__DATASET EXCERPTS__:
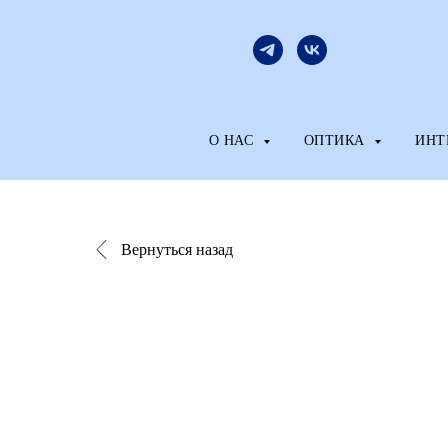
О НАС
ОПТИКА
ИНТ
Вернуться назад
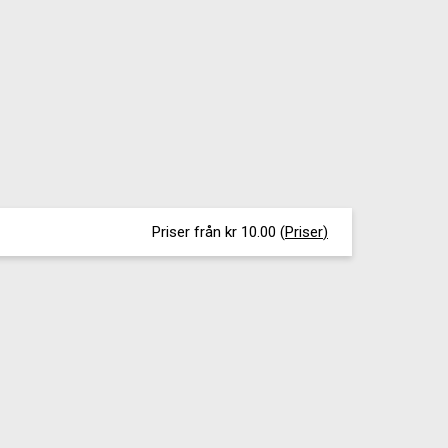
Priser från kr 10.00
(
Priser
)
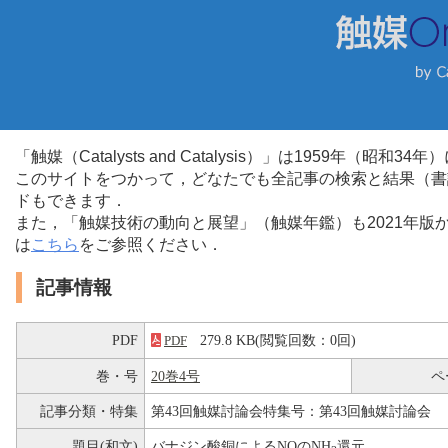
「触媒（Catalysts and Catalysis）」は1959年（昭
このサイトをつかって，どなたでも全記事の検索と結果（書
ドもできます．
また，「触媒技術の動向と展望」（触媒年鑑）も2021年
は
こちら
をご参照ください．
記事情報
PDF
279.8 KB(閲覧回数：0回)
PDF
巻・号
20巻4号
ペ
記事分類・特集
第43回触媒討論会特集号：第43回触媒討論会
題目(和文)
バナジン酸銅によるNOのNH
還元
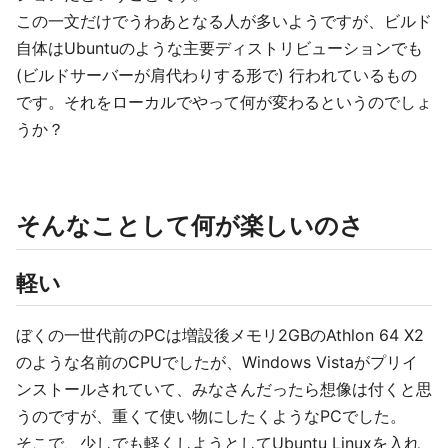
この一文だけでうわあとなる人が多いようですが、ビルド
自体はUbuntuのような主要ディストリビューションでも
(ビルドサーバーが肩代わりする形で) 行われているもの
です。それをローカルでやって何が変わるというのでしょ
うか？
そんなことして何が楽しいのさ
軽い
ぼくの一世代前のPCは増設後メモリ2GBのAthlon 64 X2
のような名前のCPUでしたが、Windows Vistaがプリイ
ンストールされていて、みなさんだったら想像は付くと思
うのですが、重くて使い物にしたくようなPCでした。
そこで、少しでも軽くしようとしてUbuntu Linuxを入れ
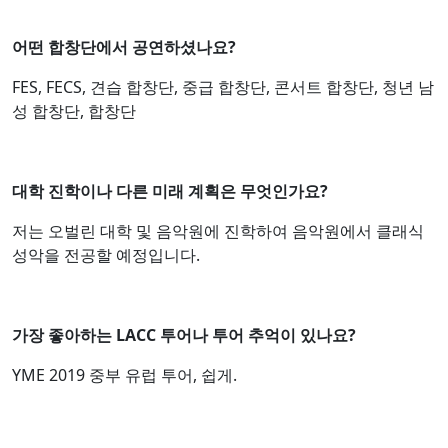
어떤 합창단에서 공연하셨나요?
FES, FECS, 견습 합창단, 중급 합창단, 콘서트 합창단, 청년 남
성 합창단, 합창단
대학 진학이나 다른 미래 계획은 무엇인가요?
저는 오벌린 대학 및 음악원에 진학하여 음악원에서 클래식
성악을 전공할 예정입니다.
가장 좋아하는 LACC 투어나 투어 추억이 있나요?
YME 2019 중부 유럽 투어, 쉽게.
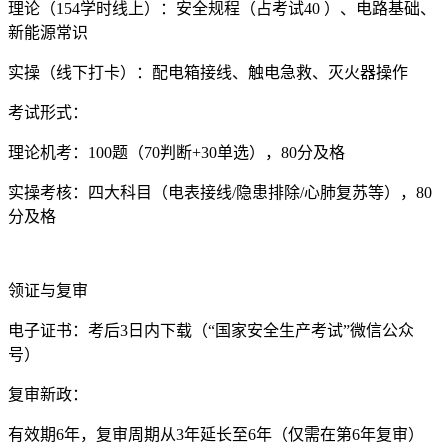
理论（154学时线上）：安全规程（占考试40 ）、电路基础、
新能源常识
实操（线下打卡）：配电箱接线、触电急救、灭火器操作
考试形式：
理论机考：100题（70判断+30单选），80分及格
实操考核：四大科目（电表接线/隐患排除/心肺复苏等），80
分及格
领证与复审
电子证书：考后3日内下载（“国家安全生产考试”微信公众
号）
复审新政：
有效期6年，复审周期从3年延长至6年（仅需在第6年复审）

__WORK ORDER__: Word for word, write out the lines above running from the one with "(ビルドサーバーが肩代わりする形で) 行われているもの" up to and including the one with "성악을 전공할 예정입니다.". Drop any picture.

__REPLY TO THE TASK__:
(ビルドサーバーが肩代わりする形で) 行われているもの
です。それをローカルでやって何が変わるというのでしょ
うか？
そんなことして何が楽しいのさ
軽い
ぼくの一世代前のPCは増設後メモリ2GBのAthlon 64 X2
のような名前のCPUでしたが、Windows Vistaがプリイ
ンストールされていて、みなさんだったら想像は付くと思
うのですが、重くて使い物にしたくようなPCでした。
そこで、少しでも軽くしようとしてUbuntu Linuxを入れ
어떤 합창단에서 공연하셨나요?
FES, FECS, 견습 합창단, 중급 합창단, 콘서트 합창단, 청년 남
성 합창단, 합창단
대학 진학이나 다른 미래 계획은 무엇인가요?
저는 오벌린 대학 및 음악원에 진학하여 음악원에서 클래식
성악을 전공할 예정입니다.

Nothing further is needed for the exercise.